ISON are a young Swedish group comprised of Daniel Änghede (Crippled Black Phoenix, Hearts of Black Science) and Heike Langhans (Draconian, LOR3L3I) that specializes in very spacey sounds. After previously releasing two EPs, they are now back with their first full-length album. INNER – SPACE further cements the band’s trademark blend and takes it a little further. For the lack of better words, I’d say that stylistically we’re dealing with something between doomgaze and ambient music, woven on top of a post-rock foundation with electronic shreds scattered throughout.

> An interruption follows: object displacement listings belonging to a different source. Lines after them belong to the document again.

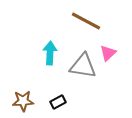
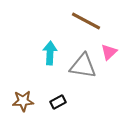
pink triangle: moved 1 px right, 1 px up
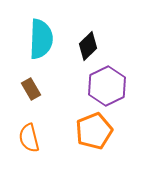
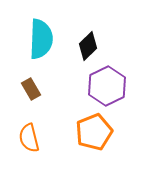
orange pentagon: moved 1 px down
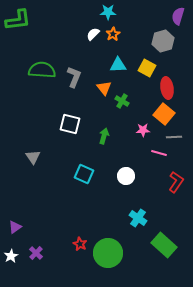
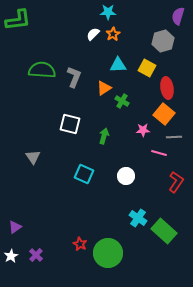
orange triangle: rotated 35 degrees clockwise
green rectangle: moved 14 px up
purple cross: moved 2 px down
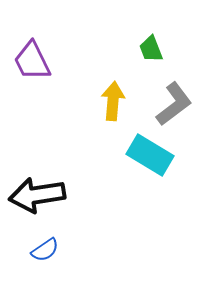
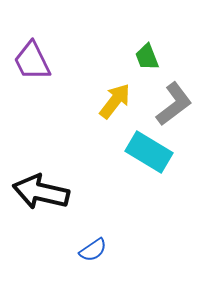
green trapezoid: moved 4 px left, 8 px down
yellow arrow: moved 2 px right; rotated 33 degrees clockwise
cyan rectangle: moved 1 px left, 3 px up
black arrow: moved 4 px right, 3 px up; rotated 22 degrees clockwise
blue semicircle: moved 48 px right
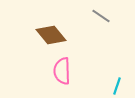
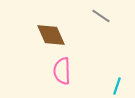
brown diamond: rotated 16 degrees clockwise
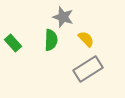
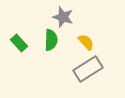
yellow semicircle: moved 3 px down
green rectangle: moved 6 px right
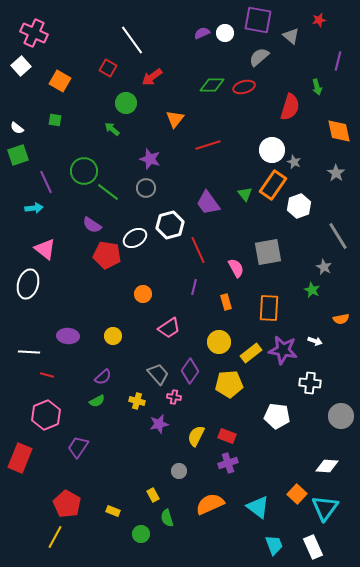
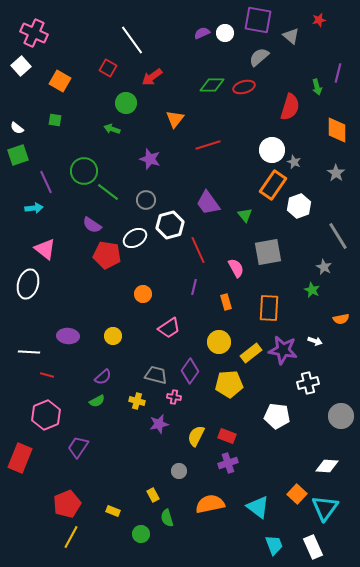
purple line at (338, 61): moved 12 px down
green arrow at (112, 129): rotated 21 degrees counterclockwise
orange diamond at (339, 131): moved 2 px left, 1 px up; rotated 12 degrees clockwise
gray circle at (146, 188): moved 12 px down
green triangle at (245, 194): moved 21 px down
gray trapezoid at (158, 374): moved 2 px left, 1 px down; rotated 35 degrees counterclockwise
white cross at (310, 383): moved 2 px left; rotated 20 degrees counterclockwise
red pentagon at (67, 504): rotated 20 degrees clockwise
orange semicircle at (210, 504): rotated 12 degrees clockwise
yellow line at (55, 537): moved 16 px right
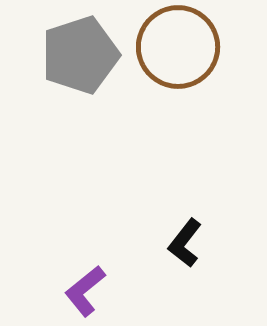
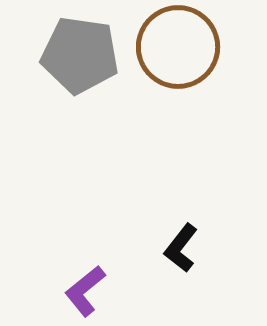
gray pentagon: rotated 26 degrees clockwise
black L-shape: moved 4 px left, 5 px down
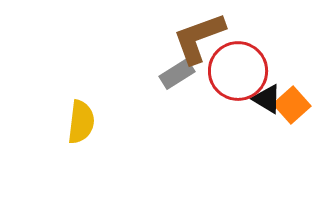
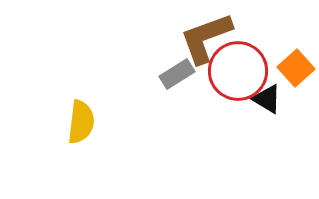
brown L-shape: moved 7 px right
orange square: moved 4 px right, 37 px up
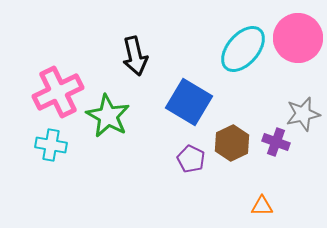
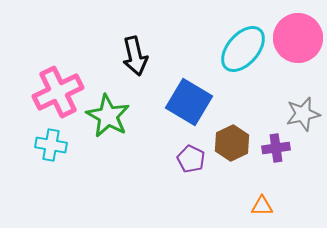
purple cross: moved 6 px down; rotated 28 degrees counterclockwise
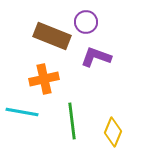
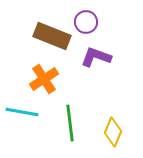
orange cross: rotated 20 degrees counterclockwise
green line: moved 2 px left, 2 px down
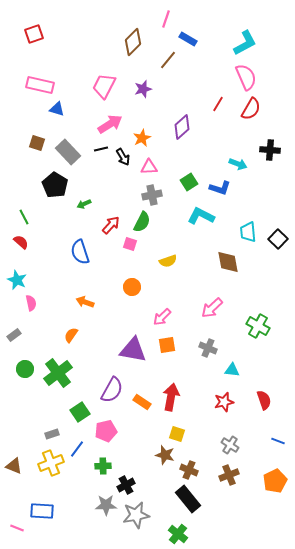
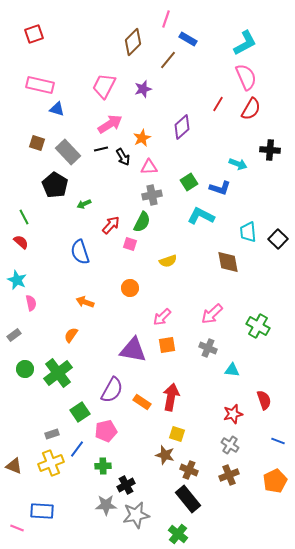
orange circle at (132, 287): moved 2 px left, 1 px down
pink arrow at (212, 308): moved 6 px down
red star at (224, 402): moved 9 px right, 12 px down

INNER – SPACE spans just a minute over an hour, and my only complaint about it is that it’s not longer. This will become more obvious as I delve into the actual music. Each of the eight songs that are present on the album contours a part of the enthralling and soothing aural painting that is INNER – SPACE. I’d like to start off by pointing out that the timbres of the utilized sounds could not be any more rich and appropriate, which is truly rewarding since technically, the record explores the deep nuances of these sounds and how they interact with each other.
The record starts out on an expansive tone, immediately tapping into the the far-out depth of the mood that pervades it throughout. “Inner – Space” successfully immerses us into this setting, which we may not escape even well after the album has ended. This impossible to define mood walks the border between losing oneself to the immensity of existence and coursing through the infinitely riveting microcosm of one’s own innards; the latter is only reinforced by the suggestive title of the album. “Radiance” continues to develop this full-bodied sensation, radiating with a subdued intensity akin to witnessing an explosion from so far away that no sound or shockwave is felt. The song also features a guest appearance from Alcest‘s very own Neige.
Heike Langhans’s charming and almost ghostly angelic voice adds an alluring and dreamy atmosphere to the mix. Her voice also drives the melodic end of the textural developments with an ethereal grace. Whenever she is silent, the synths come to the foreground to animate whatever space is left untouched – whenever it starts feeling like there is some weight missing from the song or that things may be meandering, a muffled riff comes along to add that necessary density. That muffled riff, which recurs in various forms, is also the only thing that basically lends any metal or rock edge to the whole affair.
As we near the end of this journey, we hear how things are being progressively more drenched in reverb and delay, further emphasizing the tranquil vibe. We also hear how the electronic beats are swapped with real drums. This is quite noticeable on “Everything’s About To Change Forever”, along with the more overt post-rock leaning in its delivery and structure. The album ends on a somewhat dream pop/synthwave-ish tone, leaving the listener to slowly ooze back into the dense material reality around them.
INNER – SPACE is an elegant, well-crafted trip that perfectly suits an introspective listener. It revels in its rather amorphous form, encompassing things that transcend words. ISON are doing the astral music thing right, and I’m sure that many will agree upon experiencing this album. As a fan of such things, I have rarely come across such compelling renditions of emotional and immaterial states. If you will, INNER – SPACE soothes the inner space as it takes one to outer space.